START Records for the exercise

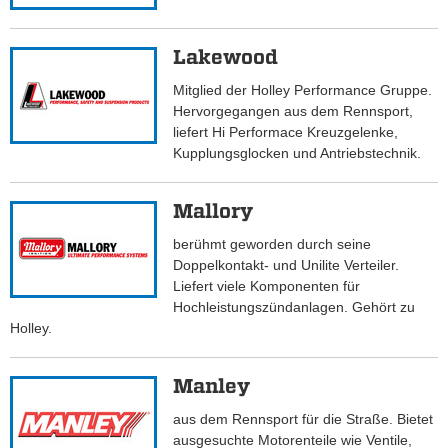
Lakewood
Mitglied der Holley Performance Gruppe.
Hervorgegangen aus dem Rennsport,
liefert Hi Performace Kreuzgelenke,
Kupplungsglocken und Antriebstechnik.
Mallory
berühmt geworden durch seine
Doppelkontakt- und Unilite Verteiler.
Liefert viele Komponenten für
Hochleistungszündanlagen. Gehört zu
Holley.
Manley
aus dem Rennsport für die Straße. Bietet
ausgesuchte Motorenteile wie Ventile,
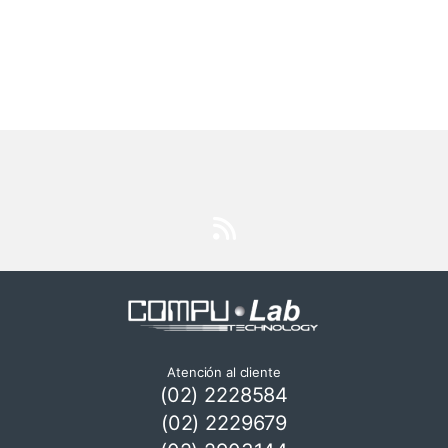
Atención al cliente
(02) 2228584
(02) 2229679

END Records for the exercise
START Records for the exercise

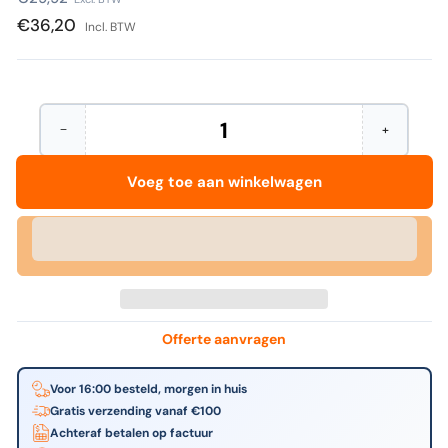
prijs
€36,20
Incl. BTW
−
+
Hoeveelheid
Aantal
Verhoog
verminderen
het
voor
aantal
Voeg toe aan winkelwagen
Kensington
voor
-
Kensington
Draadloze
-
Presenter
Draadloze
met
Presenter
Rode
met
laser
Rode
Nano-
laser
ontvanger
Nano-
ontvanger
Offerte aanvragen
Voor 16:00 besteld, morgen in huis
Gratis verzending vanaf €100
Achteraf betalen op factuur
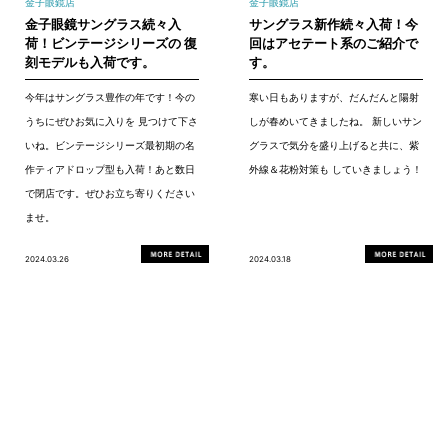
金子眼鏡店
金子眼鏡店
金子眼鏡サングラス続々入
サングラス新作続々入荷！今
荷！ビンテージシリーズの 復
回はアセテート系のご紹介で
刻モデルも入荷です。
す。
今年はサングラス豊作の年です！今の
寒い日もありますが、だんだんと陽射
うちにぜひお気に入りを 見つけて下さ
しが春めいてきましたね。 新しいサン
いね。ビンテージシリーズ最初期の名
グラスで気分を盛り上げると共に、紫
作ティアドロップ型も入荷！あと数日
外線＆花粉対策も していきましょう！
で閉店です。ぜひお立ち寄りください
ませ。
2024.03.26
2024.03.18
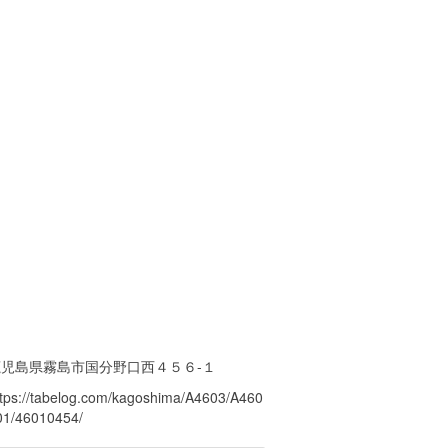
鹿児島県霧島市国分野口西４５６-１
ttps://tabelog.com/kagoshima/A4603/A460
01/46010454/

END Records for the exercise

Directions: Using the records above, list each line that includes "Rennsport".

Expected answer:
Hervorgegangen aus dem Rennsport,
aus dem Rennsport für die Straße. Bietet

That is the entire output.